[Saved entries]
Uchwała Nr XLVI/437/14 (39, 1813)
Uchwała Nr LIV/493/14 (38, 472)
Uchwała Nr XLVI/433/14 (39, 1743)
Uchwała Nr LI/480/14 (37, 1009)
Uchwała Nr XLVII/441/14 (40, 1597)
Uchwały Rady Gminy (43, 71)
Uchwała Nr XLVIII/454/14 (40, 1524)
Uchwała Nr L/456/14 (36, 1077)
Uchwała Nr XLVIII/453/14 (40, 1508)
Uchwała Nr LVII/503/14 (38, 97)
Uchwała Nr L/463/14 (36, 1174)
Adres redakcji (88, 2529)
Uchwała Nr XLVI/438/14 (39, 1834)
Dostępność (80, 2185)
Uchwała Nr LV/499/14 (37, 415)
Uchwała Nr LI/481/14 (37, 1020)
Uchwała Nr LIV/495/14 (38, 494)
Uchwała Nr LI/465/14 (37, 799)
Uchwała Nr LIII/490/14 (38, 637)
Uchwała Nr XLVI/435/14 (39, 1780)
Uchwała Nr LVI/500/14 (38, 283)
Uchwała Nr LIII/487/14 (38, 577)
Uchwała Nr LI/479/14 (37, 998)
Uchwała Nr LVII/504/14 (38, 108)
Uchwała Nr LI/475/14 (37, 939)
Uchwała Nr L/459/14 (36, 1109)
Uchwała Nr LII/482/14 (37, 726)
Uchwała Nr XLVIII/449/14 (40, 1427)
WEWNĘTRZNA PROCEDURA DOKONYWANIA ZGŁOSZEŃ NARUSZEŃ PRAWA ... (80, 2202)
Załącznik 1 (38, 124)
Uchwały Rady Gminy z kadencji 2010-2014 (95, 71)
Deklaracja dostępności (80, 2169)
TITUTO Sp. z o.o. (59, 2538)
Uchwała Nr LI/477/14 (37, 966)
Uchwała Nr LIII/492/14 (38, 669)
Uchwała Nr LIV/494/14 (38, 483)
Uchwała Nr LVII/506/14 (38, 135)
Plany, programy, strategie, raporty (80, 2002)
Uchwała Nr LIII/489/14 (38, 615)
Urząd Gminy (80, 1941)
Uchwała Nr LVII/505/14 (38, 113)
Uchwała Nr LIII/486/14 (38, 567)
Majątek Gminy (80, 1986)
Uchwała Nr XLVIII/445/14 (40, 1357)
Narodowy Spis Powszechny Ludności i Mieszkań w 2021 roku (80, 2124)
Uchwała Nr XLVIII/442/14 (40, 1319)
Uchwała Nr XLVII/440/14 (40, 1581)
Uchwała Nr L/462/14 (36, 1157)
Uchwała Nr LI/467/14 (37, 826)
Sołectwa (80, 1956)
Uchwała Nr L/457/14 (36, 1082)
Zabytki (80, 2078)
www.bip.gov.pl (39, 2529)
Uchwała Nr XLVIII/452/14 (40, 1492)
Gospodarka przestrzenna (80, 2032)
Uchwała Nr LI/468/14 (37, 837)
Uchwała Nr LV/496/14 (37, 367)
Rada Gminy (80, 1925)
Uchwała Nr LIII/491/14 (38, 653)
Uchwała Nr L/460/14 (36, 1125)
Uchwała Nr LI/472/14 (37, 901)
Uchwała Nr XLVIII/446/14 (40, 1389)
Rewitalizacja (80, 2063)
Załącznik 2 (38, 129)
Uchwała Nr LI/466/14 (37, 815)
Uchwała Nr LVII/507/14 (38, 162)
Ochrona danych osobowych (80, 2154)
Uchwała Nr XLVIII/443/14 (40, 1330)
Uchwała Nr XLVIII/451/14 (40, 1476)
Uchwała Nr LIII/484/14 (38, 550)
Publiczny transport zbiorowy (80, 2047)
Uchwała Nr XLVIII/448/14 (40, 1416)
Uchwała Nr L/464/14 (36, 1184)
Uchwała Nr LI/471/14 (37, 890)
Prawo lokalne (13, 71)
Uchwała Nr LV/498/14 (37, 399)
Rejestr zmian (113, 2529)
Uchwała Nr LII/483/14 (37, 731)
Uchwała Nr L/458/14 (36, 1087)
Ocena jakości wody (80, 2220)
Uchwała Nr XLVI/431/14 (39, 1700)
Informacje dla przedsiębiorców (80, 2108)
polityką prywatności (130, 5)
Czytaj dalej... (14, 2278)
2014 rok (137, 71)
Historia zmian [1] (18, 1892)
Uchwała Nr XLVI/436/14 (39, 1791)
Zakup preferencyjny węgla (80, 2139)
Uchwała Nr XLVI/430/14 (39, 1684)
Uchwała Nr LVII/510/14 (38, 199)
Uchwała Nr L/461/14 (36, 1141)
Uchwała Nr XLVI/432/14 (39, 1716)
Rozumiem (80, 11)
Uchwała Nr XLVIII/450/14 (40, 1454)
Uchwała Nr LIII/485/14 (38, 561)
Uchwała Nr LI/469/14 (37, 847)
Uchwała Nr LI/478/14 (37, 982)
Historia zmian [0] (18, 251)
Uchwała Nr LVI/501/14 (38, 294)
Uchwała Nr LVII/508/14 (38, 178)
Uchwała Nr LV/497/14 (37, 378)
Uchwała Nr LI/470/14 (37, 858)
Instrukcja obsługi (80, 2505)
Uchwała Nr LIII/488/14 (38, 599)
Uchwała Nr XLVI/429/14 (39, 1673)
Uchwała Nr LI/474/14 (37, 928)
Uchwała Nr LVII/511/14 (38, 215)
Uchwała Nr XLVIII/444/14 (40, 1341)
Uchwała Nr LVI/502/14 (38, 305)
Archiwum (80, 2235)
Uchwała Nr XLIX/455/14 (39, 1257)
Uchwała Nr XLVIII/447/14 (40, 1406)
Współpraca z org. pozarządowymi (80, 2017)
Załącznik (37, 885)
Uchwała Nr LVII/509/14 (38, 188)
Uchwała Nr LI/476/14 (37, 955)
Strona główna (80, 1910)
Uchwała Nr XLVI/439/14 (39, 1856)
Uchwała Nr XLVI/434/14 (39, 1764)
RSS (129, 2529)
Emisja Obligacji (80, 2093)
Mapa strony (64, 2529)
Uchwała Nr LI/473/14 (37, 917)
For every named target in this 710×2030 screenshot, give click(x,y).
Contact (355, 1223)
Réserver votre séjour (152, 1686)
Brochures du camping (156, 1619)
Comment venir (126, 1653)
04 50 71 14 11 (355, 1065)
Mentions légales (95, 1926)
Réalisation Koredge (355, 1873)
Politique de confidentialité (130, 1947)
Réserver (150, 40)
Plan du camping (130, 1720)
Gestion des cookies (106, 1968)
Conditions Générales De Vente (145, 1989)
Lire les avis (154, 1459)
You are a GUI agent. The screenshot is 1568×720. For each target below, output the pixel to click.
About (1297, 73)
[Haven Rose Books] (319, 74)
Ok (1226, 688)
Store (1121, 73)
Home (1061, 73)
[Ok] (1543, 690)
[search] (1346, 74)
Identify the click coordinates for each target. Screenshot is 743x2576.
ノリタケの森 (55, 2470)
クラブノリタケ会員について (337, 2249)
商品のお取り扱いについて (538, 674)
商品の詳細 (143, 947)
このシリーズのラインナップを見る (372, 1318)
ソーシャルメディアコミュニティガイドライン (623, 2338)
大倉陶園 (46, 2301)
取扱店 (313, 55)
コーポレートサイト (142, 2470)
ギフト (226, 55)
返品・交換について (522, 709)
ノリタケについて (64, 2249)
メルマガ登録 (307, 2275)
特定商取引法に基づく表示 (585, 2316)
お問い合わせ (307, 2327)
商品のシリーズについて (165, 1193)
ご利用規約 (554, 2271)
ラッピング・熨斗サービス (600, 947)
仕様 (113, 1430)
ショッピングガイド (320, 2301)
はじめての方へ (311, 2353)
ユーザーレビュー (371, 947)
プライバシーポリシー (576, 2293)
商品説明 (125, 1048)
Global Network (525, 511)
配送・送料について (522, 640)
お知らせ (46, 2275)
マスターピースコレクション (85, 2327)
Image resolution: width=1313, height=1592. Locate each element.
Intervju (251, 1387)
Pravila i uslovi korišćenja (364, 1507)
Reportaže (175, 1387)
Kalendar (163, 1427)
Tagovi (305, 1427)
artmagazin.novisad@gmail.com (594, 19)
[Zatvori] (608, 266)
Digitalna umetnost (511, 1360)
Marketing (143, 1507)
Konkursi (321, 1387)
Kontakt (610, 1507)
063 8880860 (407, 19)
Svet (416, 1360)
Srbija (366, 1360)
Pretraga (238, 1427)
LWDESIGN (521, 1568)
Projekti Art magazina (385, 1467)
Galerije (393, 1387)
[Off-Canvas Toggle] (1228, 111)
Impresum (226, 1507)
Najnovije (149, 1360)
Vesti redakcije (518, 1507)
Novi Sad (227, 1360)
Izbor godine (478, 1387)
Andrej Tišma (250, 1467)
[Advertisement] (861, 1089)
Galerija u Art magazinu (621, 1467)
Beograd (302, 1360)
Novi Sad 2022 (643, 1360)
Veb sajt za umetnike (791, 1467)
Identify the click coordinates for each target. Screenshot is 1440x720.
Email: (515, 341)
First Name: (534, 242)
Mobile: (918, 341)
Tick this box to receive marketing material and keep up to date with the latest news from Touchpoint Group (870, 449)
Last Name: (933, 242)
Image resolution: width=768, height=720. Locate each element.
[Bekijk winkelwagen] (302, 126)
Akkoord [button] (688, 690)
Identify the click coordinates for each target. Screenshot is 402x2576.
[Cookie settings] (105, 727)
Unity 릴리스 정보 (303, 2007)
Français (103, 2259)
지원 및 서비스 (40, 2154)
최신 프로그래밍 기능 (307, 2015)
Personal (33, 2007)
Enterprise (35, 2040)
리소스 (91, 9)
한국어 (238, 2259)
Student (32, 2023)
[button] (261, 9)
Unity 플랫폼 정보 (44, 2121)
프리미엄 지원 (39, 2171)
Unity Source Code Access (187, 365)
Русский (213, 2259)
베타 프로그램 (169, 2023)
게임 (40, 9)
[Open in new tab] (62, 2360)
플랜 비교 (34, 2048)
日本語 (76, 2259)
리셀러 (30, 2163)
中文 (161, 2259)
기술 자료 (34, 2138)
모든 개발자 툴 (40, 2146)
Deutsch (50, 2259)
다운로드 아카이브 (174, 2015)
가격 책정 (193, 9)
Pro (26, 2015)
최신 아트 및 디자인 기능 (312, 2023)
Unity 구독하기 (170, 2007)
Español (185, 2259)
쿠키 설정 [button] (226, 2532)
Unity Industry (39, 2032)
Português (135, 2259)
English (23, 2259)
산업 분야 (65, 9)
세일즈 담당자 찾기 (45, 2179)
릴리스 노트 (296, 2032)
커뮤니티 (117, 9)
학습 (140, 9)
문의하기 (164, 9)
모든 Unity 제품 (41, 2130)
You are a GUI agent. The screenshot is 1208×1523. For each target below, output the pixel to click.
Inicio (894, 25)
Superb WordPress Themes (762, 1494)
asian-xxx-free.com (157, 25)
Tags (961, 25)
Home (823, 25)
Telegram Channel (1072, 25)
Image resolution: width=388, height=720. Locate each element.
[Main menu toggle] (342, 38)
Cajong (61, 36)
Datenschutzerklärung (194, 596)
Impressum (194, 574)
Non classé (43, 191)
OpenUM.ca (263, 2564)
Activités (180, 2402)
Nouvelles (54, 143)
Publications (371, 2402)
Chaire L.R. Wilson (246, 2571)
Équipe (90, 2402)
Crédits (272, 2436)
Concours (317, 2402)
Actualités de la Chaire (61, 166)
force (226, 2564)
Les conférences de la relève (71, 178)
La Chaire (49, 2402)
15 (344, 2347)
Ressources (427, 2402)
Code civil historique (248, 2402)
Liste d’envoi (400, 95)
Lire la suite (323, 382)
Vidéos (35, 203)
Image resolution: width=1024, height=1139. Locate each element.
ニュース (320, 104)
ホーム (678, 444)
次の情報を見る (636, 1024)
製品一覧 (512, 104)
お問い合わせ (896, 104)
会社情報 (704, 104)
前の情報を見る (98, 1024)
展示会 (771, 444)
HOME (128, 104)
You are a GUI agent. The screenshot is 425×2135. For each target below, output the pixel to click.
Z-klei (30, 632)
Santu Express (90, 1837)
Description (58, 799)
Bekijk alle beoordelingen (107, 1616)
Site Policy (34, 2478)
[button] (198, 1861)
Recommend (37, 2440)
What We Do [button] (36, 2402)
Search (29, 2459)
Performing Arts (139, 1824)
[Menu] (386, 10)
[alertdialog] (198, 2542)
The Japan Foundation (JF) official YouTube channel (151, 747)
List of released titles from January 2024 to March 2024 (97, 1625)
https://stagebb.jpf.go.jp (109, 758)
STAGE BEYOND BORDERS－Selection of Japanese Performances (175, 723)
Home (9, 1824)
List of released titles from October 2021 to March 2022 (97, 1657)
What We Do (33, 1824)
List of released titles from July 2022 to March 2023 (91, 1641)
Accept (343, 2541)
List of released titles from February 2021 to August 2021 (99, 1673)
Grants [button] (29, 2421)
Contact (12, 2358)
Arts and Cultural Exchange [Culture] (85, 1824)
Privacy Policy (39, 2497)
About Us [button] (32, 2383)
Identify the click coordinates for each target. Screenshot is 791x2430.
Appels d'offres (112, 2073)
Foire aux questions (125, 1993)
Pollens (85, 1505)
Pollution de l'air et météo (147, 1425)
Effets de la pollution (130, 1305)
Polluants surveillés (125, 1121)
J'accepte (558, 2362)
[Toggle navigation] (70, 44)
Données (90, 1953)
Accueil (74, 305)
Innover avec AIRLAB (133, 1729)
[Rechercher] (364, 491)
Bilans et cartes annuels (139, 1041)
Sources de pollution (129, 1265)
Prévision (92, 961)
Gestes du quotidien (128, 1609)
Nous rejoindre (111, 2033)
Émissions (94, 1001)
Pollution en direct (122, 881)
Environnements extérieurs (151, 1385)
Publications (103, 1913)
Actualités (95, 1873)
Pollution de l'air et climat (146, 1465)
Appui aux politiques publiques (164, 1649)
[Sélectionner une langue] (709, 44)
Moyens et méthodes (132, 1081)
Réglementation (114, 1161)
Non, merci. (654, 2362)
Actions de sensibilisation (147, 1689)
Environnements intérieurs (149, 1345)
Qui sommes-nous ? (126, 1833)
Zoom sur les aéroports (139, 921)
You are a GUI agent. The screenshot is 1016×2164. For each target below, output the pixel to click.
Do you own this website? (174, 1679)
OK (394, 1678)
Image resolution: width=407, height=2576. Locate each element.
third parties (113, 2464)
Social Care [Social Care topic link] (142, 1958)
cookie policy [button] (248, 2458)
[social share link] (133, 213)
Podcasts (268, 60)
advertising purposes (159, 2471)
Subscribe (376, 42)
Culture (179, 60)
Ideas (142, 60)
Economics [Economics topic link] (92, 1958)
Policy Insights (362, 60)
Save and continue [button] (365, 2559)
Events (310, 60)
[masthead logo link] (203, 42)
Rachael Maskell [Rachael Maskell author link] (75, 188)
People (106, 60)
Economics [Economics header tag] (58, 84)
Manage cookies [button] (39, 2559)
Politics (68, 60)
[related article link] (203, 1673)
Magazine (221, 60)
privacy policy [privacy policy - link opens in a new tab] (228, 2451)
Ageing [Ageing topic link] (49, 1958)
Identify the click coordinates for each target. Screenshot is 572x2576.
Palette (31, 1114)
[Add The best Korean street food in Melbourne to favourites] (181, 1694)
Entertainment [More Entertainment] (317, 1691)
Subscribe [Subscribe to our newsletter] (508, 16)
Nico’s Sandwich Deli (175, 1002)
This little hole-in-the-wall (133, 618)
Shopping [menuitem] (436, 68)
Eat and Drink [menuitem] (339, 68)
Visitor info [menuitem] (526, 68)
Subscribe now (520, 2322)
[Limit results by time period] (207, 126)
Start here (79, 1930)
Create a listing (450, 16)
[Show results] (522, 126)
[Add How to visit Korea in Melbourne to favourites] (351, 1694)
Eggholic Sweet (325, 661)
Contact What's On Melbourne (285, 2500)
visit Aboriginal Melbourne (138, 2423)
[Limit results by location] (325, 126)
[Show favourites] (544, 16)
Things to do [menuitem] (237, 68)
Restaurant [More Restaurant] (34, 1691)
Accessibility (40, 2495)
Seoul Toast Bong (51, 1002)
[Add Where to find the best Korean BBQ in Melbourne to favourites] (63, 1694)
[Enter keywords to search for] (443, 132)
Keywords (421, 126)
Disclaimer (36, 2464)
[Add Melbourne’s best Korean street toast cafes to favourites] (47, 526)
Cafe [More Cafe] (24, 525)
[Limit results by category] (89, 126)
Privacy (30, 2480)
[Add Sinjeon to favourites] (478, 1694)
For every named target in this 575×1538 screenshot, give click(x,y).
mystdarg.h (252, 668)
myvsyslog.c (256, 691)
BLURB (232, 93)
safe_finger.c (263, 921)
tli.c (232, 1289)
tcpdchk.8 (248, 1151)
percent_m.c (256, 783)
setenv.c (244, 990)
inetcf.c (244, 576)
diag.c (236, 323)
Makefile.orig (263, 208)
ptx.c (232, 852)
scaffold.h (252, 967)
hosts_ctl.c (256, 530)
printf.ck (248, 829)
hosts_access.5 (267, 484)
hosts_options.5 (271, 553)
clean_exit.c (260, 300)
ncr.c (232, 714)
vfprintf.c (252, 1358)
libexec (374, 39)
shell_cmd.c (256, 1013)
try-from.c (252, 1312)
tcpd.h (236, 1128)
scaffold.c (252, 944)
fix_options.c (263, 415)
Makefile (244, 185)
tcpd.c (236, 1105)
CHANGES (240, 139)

PROBLEM DETAILS: The lines to copy are those above that contain the string "camping".

REPLY:
Brochures du camping (156, 1619)
Plan du camping (130, 1720)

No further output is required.